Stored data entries
━━━━

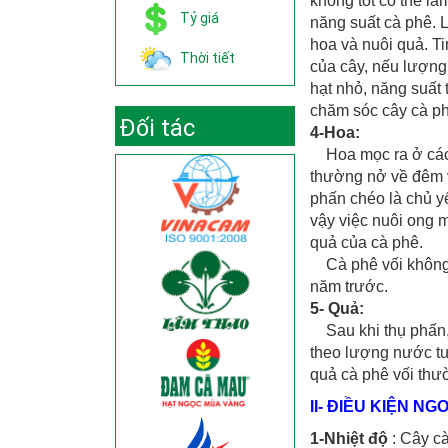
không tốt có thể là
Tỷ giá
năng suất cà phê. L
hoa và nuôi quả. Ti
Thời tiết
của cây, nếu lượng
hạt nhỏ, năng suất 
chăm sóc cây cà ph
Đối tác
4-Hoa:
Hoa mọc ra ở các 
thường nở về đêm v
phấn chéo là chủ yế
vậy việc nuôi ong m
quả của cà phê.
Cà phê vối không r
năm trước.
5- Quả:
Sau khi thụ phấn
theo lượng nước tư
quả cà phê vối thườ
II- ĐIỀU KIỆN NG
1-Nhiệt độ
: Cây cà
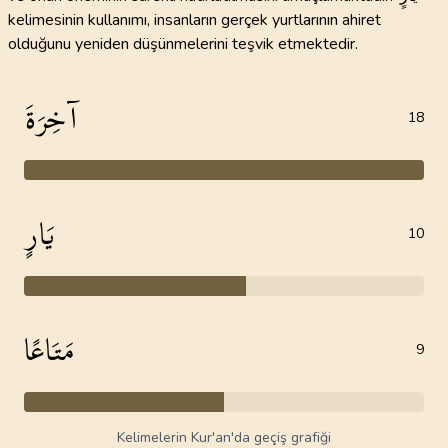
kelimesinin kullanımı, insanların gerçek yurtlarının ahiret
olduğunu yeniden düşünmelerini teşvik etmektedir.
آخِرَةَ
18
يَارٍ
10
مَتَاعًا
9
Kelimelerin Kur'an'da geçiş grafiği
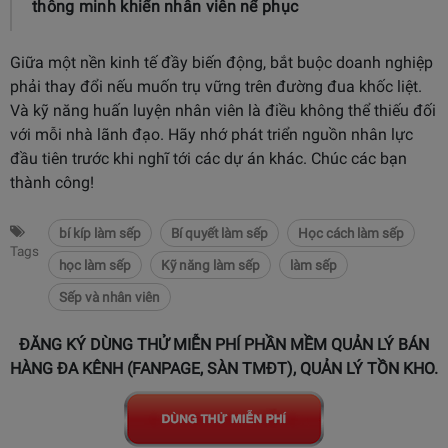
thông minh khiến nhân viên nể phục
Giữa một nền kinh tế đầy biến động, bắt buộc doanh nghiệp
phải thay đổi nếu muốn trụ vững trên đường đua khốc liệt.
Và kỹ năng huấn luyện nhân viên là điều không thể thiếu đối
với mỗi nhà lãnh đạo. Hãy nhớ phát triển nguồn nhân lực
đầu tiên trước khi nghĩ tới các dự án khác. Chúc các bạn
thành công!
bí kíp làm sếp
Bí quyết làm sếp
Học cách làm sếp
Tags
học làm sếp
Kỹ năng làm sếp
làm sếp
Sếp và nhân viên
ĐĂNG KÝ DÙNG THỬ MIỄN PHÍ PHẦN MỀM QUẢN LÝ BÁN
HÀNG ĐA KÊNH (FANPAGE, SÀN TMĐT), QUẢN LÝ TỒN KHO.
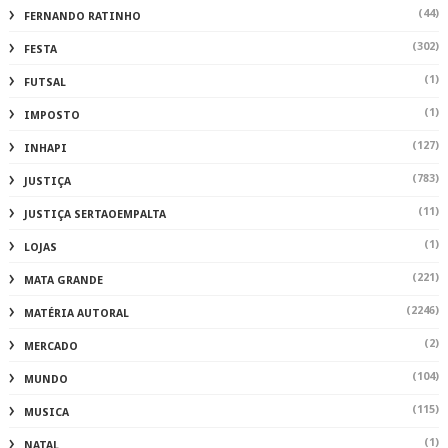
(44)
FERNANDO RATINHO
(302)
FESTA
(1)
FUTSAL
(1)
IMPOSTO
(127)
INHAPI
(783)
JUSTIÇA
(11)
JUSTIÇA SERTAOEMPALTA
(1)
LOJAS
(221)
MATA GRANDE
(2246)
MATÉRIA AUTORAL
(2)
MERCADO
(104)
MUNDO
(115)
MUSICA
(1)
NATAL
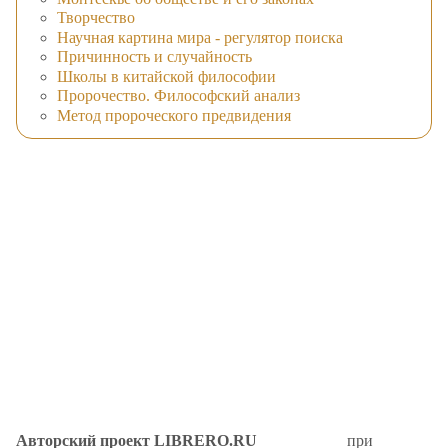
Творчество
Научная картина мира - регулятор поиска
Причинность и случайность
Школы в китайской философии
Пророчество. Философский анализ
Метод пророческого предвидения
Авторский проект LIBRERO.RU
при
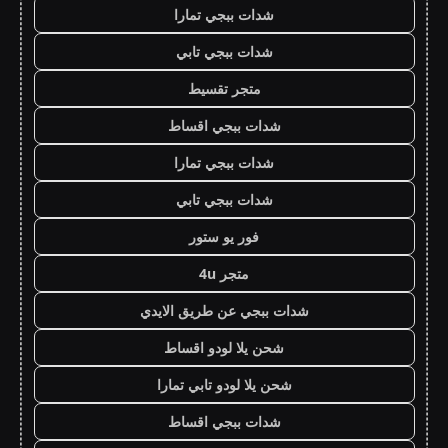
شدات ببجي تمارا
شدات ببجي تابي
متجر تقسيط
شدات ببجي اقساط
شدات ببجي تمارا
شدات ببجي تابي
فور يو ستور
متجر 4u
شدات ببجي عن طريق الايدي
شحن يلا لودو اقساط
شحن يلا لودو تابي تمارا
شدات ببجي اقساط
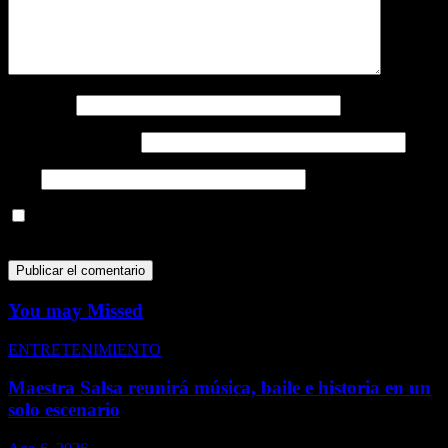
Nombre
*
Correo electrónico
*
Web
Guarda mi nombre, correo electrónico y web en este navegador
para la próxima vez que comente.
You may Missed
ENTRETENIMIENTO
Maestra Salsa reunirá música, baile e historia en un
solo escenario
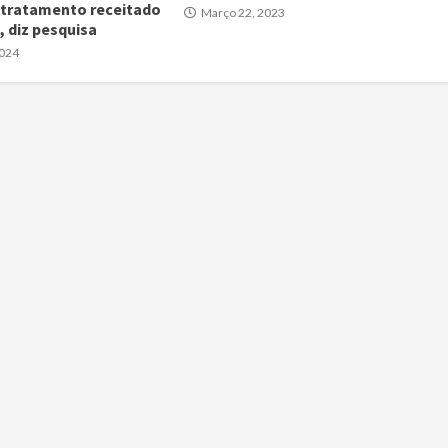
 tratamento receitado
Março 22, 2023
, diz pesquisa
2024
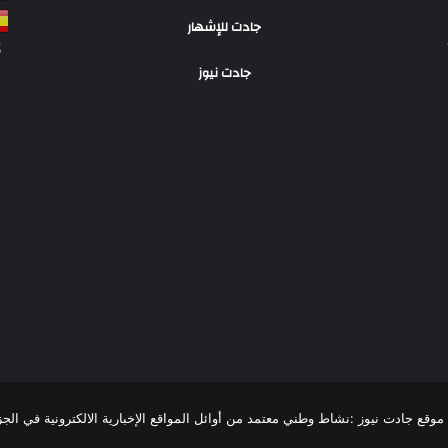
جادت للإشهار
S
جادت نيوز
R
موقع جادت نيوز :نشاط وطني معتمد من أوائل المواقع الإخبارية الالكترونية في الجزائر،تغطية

━━━━

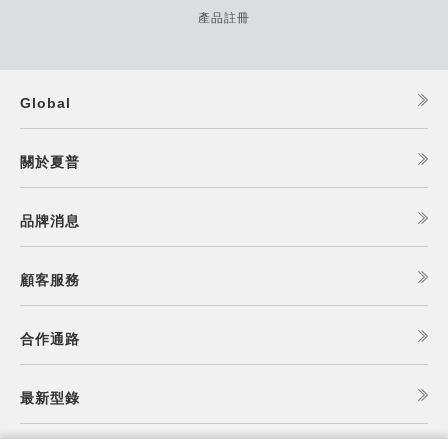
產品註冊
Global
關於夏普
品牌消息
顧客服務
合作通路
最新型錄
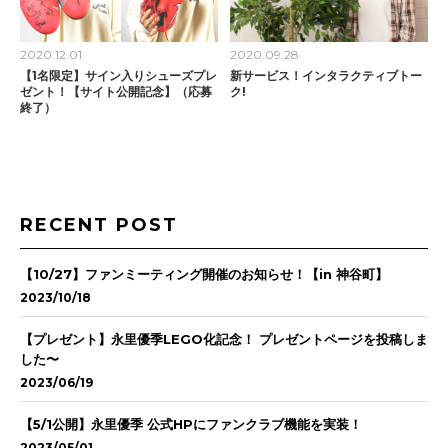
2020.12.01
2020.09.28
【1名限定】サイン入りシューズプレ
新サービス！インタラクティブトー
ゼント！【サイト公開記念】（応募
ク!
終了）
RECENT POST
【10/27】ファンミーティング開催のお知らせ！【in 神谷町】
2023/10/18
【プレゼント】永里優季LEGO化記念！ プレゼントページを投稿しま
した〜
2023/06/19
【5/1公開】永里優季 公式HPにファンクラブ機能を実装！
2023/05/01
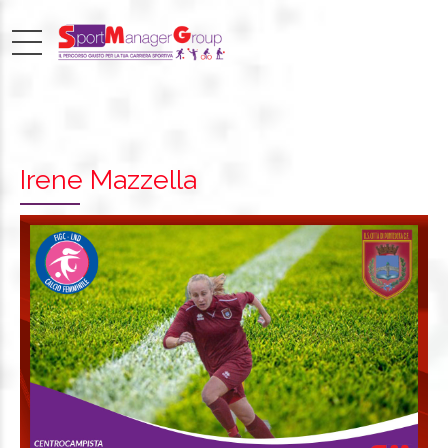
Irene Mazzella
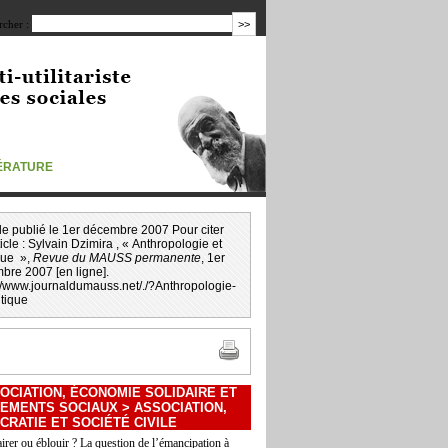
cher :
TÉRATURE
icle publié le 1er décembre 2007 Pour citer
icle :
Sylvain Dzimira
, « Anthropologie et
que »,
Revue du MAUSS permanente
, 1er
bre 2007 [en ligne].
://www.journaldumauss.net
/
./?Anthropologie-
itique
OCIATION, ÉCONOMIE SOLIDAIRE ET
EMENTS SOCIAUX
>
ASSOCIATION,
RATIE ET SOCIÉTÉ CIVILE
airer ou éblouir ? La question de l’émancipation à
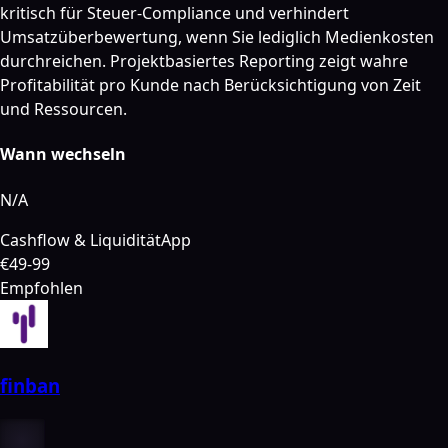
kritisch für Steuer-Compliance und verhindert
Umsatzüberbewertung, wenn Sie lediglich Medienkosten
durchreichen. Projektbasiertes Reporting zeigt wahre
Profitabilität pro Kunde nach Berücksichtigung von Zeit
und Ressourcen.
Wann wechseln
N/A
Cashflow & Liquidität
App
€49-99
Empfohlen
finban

━━━━

WHAT THIS TASK INVOLVES.
Pictures aside, return exactly the lines from the data above, starting at the line that has "icle publié le 1er décembre 2007 Pour citer" and ending at the line that has "durchreichen. Projektbasiertes Reporting", both included.

WRITTEN REPLY.
icle publié le 1er décembre 2007 Pour citer
icle :
Sylvain Dzimira
, « Anthropologie et
que »,
Revue du MAUSS permanente
, 1er
bre 2007 [en ligne].
://www.journaldumauss.net
/
./?Anthropologie-
itique
OCIATION, ÉCONOMIE SOLIDAIRE ET
EMENTS SOCIAUX
>
ASSOCIATION,
RATIE ET SOCIÉTÉ CIVILE
airer ou éblouir ? La question de l’émancipation à
kritisch für Steuer-Compliance und verhindert
Umsatzüberbewertung, wenn Sie lediglich Medienkosten
durchreichen. Projektbasiertes Reporting zeigt wahre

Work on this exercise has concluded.